Jack hung up and shared a long look with Ethan. “Looks like we have our next mission.”
* * *
6
Johnson Space Center
Houston, Texas
“Morning, Sash’.”Mark appeared in his office doorway on the top floor of Building 4 in his usual office attire of pressed khakis and a slim-fitting polo shirt. Everyone in America wore polo shirts, it seemed. Sasha couldn’t bring himself to do it. There was something undeniably American about the style. If Sasha wasn’t in his flight suit, he wore suit pants and pressed button-downs. In summer he rolled up the sleeves, his one concession to the unbearable temperatures.
He nodded to Mark as he flipped through a technical report on the Orion’s system avionics. Before flying one of the Orion spacecraft, he needed to know everything about her systems, inside and out, upside down and right side up. He needed to feel his soul merge with the machine when he strapped in to the cockpit, feel himself connect with every wire and switch as he grasped the control stick. “Dobroye utro,” he said.Good morning.
“I love it when you talk Russian at me.” Mark winked, crossing to Sasha’s desk. Every astronaut had an office in Building 4, a small square crammed with a desk and bookshelves. Mark had the plush corner office down the hall.
He dropped a folder on top of the avionics manual. “Just in. Thought you’d want to see it right away.”
Heart pounding, Sasha flipped open the manila folder.
A single sheet lay inside.
Astronaut Candidate Sasha Andreyev: Approved for Ascension into Astronaut Corps pending Flight Surgeon Final Sign-Off. All training courses satisfactorily completed.
A list of his two years of training modules and exercises followed, each personally signed off by Mark. At the bottom of the sheet, a blank line sat next to “Flight Surgeon Final Approval.”
“Why don’t you head on over to the Doc Shop,” Mark said, “and get that last line signed off? When you get back, we’ll make you an honest-to-God astronaut today.”
* * *
He almost ranto the Doc Shop, the offices that housed the flight surgeons and the medical facilities, the NASA-run hospital on the JSC campus. Normally, any military pilot would flee the flight surgeon, run screaming in the other direction.
Pilots liked doctors as much as they liked engine fires. When seen, always abort, always eject, always run. Nothing good ever came from flight surgeons. They were career killers. Any anomalous reading, any blip on a blood pressure cuff or funny noise heard when their stethoscope touched someone’s bare chest was enough to clip a pilot’s wings. Sasha avoided the flight surgeons like they were virulently contagious. He never volunteered to be a hamster for their experiments, either. No extra weekends donating blood for someone’s research project; no thank you. He’d once concealed pneumonia for ten days until he flew back to Moscow and had Dr. Voronov, his and Sergey’s personal Kremlin physician, take care of him instead.

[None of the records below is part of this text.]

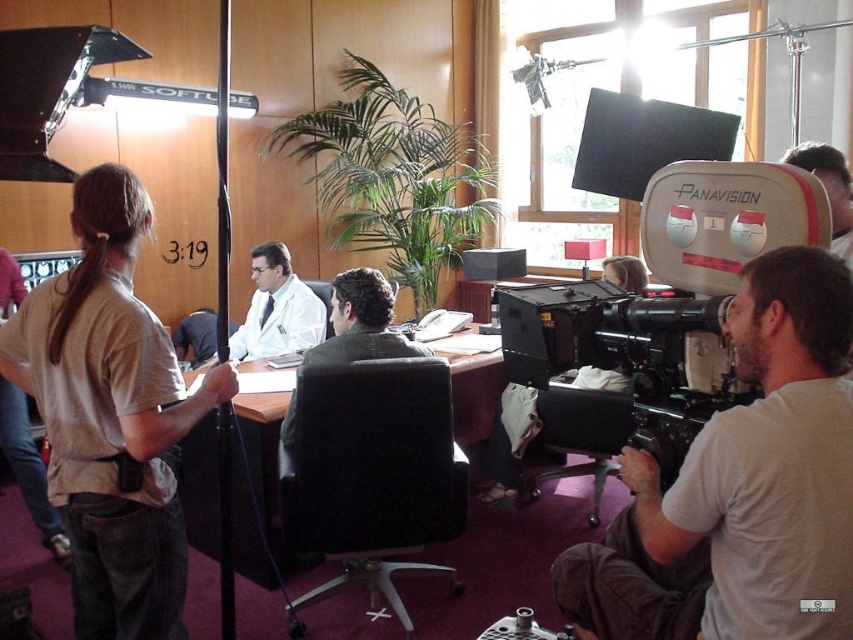 Describe the element at coordinates (741, 486) in the screenshot. I see `matte gray camera at right` at that location.

Is matte gray camera at right to the left of white matte coat at center from the viewer's perspective?

No, matte gray camera at right is not to the left of white matte coat at center.

Identify the location of matte gray camera at right. (741, 486).

Is matte gray camera at right above matte black panavision camera at right?

No.

Between matte gray camera at right and matte black panavision camera at right, which one appears on the right side from the viewer's perspective?

Positioned to the right is matte gray camera at right.

Identify the location of matte gray camera at right. This screenshot has width=853, height=640. (741, 486).

Does matte black panavision camera at right have a larger size compared to white matte coat at center?

Indeed, matte black panavision camera at right has a larger size compared to white matte coat at center.

Is matte black panavision camera at right in front of white matte coat at center?

Yes, it is in front of white matte coat at center.

The height and width of the screenshot is (640, 853). Identify the location of matte black panavision camera at right. (668, 296). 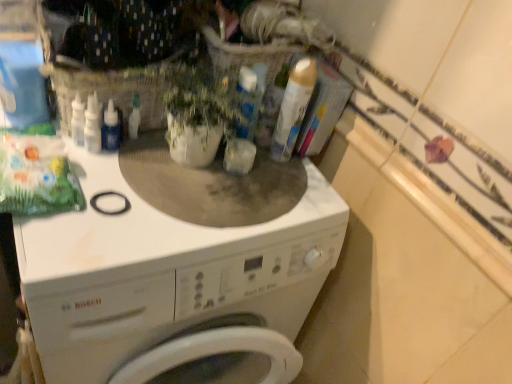 The image size is (512, 384). Describe the element at coordinates (111, 128) in the screenshot. I see `transparent plastic bottle at center` at that location.

The image size is (512, 384). What do you see at coordinates (198, 112) in the screenshot?
I see `green matte plant at center` at bounding box center [198, 112].

This screenshot has width=512, height=384. In order to click on gold metallic can at upper center in this screenshot , I will do `click(293, 109)`.

Is white glossy counter top at upper right shorter than white matte washing machine at center?

Correct, white glossy counter top at upper right is not as tall as white matte washing machine at center.

How many degrees apart are the facing directions of white glossy counter top at upper right and white matte washing machine at center?

The angle between the facing direction of white glossy counter top at upper right and the facing direction of white matte washing machine at center is 90 degrees.

From a real-world perspective, is white glossy counter top at upper right beneath white matte washing machine at center?

No, from a real-world perspective, white glossy counter top at upper right is not below white matte washing machine at center.

Between white glossy counter top at upper right and white matte washing machine at center, which one appears on the left side from the viewer's perspective?

From the viewer's perspective, white matte washing machine at center appears more on the left side.

From the image's perspective, does gold metallic can at upper center appear lower than white matte washing machine at center?

No, from the image's perspective, gold metallic can at upper center is not below white matte washing machine at center.

From their relative heights in the image, would you say gold metallic can at upper center is taller or shorter than white matte washing machine at center?

gold metallic can at upper center is shorter than white matte washing machine at center.

Which of these two, gold metallic can at upper center or white matte washing machine at center, is smaller?

With smaller size is gold metallic can at upper center.

Is the depth of gold metallic can at upper center greater than that of white matte washing machine at center?

Yes, gold metallic can at upper center is further from the viewer.

Considering the sizes of white matte washing machine at center and gold metallic can at upper center in the image, is white matte washing machine at center wider or thinner than gold metallic can at upper center?

Considering their sizes, white matte washing machine at center looks broader than gold metallic can at upper center.

The image size is (512, 384). What are the coordinates of `cleaning product behind the white matte washing machine at center` in the screenshot? It's located at (293, 109).

Which of these two, white matte washing machine at center or gold metallic can at upper center, is smaller?

gold metallic can at upper center.

From the image's perspective, between green matte plant at center and gold metallic can at upper center, who is located below?

green matte plant at center is shown below in the image.

Between green matte plant at center and gold metallic can at upper center, which one has smaller width?

With smaller width is gold metallic can at upper center.

I want to click on plant to the left of gold metallic can at upper center, so click(x=198, y=112).

Considering the positions of points (179, 81) and (293, 136), is point (179, 81) closer to camera compared to point (293, 136)?

That is True.

Based on their positions, is white matte washing machine at center located to the left or right of green matte plant at center?

Clearly, white matte washing machine at center is on the left of green matte plant at center in the image.

Is white matte washing machine at center positioned behind green matte plant at center?

No, white matte washing machine at center is closer to the camera.

From a real-world perspective, which object rests below the other?

From a 3D spatial view, white matte washing machine at center is below.

In the scene shown: Is white matte washing machine at center far away from green matte plant at center?

No, there isn't a large distance between white matte washing machine at center and green matte plant at center.

Between gold metallic can at upper center and white glossy counter top at upper right, which one has smaller width?

white glossy counter top at upper right.

How different are the orientations of gold metallic can at upper center and white glossy counter top at upper right in degrees?

The facing directions of gold metallic can at upper center and white glossy counter top at upper right are 90 degrees apart.

Measure the distance from gold metallic can at upper center to white glossy counter top at upper right.

A distance of 12.64 inches exists between gold metallic can at upper center and white glossy counter top at upper right.

Between gold metallic can at upper center and white glossy counter top at upper right, which one appears on the left side from the viewer's perspective?

Positioned to the left is gold metallic can at upper center.

Considering the sizes of objects green matte plant at center and transparent plastic bottle at center in the image provided, who is smaller, green matte plant at center or transparent plastic bottle at center?

With smaller size is transparent plastic bottle at center.

Would you say green matte plant at center is to the left or to the right of transparent plastic bottle at center in the picture?

green matte plant at center is to the right of transparent plastic bottle at center.

In the scene shown: Does green matte plant at center turn towards transparent plastic bottle at center?

No, green matte plant at center is not oriented towards transparent plastic bottle at center.

Identify the location of counter top behind the white matte washing machine at center. This screenshot has height=384, width=512. (418, 272).

This screenshot has width=512, height=384. In order to click on washing machine below the gold metallic can at upper center (from the image's perspective) in this screenshot , I will do `click(177, 268)`.

Which object lies nearer to the anchor point white glossy counter top at upper right, green matte plant at center or transparent plastic bottle at center?

green matte plant at center is closer to white glossy counter top at upper right.

Based on their spatial positions, is white glossy counter top at upper right or white matte washing machine at center closer to transparent plastic bottle at center?

white matte washing machine at center lies closer to transparent plastic bottle at center than the other object.

When comparing their distances from white glossy counter top at upper right, does white matte washing machine at center or transparent plastic bottle at center seem further?

The object further to white glossy counter top at upper right is transparent plastic bottle at center.

Looking at the image, which one is located further to gold metallic can at upper center, green matte plant at center or white matte washing machine at center?

The object further to gold metallic can at upper center is white matte washing machine at center.

In the scene shown: Estimate the real-world distances between objects in this image. Which object is further from white matte washing machine at center, gold metallic can at upper center or transparent plastic bottle at center?

Based on the image, transparent plastic bottle at center appears to be further to white matte washing machine at center.

From the image, which object appears to be nearer to gold metallic can at upper center, white glossy counter top at upper right or transparent plastic bottle at center?

Among the two, white glossy counter top at upper right is located nearer to gold metallic can at upper center.

Considering their positions, is transparent plastic bottle at center positioned further to gold metallic can at upper center than white glossy counter top at upper right?

transparent plastic bottle at center is positioned further to the anchor gold metallic can at upper center.

When comparing their distances from green matte plant at center, does gold metallic can at upper center or white glossy counter top at upper right seem further?

The object further to green matte plant at center is white glossy counter top at upper right.

Locate an element on the screen. The image size is (512, 384). bottle between gold metallic can at upper center and white matte washing machine at center vertically is located at coordinates (111, 128).

This screenshot has width=512, height=384. Identify the location of plant situated between white matte washing machine at center and white glossy counter top at upper right from left to right. (198, 112).

You are a GUI agent. You are given a task and a screenshot of the screen. Output one action in this format:
    pyautogui.click(x=<x>, y=<y>)
    Task: Click on the plant between transparent plastic bottle at center and gold metallic can at upper center from left to right
    This screenshot has height=384, width=512.
    Given the screenshot: What is the action you would take?
    pyautogui.click(x=198, y=112)

Where is `washing machine between transparent plastic bottle at center and white glossy counter top at upper right in the horizontal direction`? washing machine between transparent plastic bottle at center and white glossy counter top at upper right in the horizontal direction is located at coordinates (177, 268). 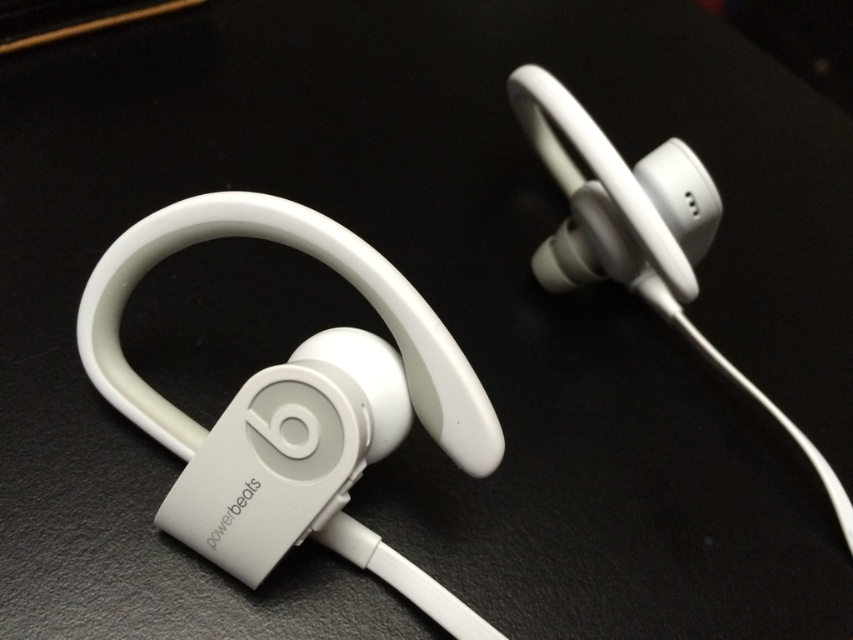 Is white matte earphone at center to the right of white matte earphone at upper center from the viewer's perspective?

In fact, white matte earphone at center is to the left of white matte earphone at upper center.

Describe the element at coordinates (614, 198) in the screenshot. I see `white matte earphone at center` at that location.

Describe the element at coordinates (614, 198) in the screenshot. I see `white matte earphone at center` at that location.

Locate an element on the screen. This screenshot has height=640, width=853. white matte earphone at center is located at coordinates (614, 198).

He jogged up the steps and into the Doc Shop, passing the check-in desk and the hospital admin suite. Elevators were too slow. He pushed into the stairwell and took the steps three at a time, racing to the fifth floor. He managed to calm himself before bursting into the flight surgeons’ bullpen and heading to his doctor’s office.
“Sasha!” Dr. Worrell stood, long arms and legs unfolding like a grasshopper’s, his lean frame seemingly too big for the chair he’d risen from. He was inches taller than Sasha, no easy feat, but less than half his size, like a skeleton had put on skin and grown a buzz cut. He wore bow ties and jackets with leather patches on his elbows, and he was one of the friendliest people Sasha had ever met. He had spent two years trying to get to Sasha, working him over with small talk and smiles and effervescent Texan kindness during every one of their meetings, texts, and consults.
Sasha had kept his steel-hardened defenses firmly in place.
But for the first time, Sasha smiled back.
Dr. Worrell balked, visibly boggled. “A smile? Did you win the lottery?”